Saved entries:

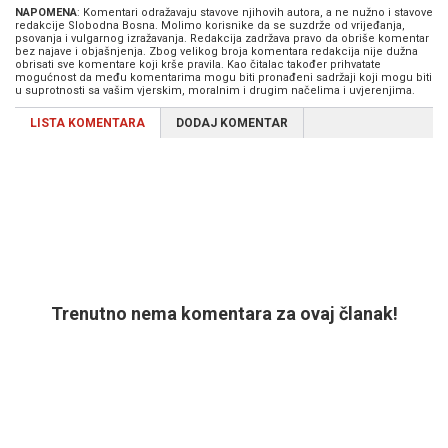
NAPOMENA
: Komentari odražavaju stavove njihovih autora, a ne nužno i stavove
redakcije Slobodna Bosna. Molimo korisnike da se suzdrže od vrijeđanja,
psovanja i vulgarnog izražavanja. Redakcija zadržava pravo da obriše komentar
bez najave i objašnjenja. Zbog velikog broja komentara redakcija nije dužna
obrisati sve komentare koji krše pravila. Kao čitalac također prihvatate
mogućnost da među komentarima mogu biti pronađeni sadržaji koji mogu biti
u suprotnosti sa vašim vjerskim, moralnim i drugim načelima i uvjerenjima.
LISTA KOMENTARA
DODAJ KOMENTAR
Trenutno nema komentara za ovaj članak!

--- EXERCISE PROMPT ---
What is needed is an exact copy of the lines from the one containing "psovanja i vulgarnog" to the end of the data; please add nothing else.

--- FINAL ANSWER ---
psovanja i vulgarnog izražavanja. Redakcija zadržava pravo da obriše komentar
bez najave i objašnjenja. Zbog velikog broja komentara redakcija nije dužna
obrisati sve komentare koji krše pravila. Kao čitalac također prihvatate
mogućnost da među komentarima mogu biti pronađeni sadržaji koji mogu biti
u suprotnosti sa vašim vjerskim, moralnim i drugim načelima i uvjerenjima.
LISTA KOMENTARA
DODAJ KOMENTAR
Trenutno nema komentara za ovaj članak!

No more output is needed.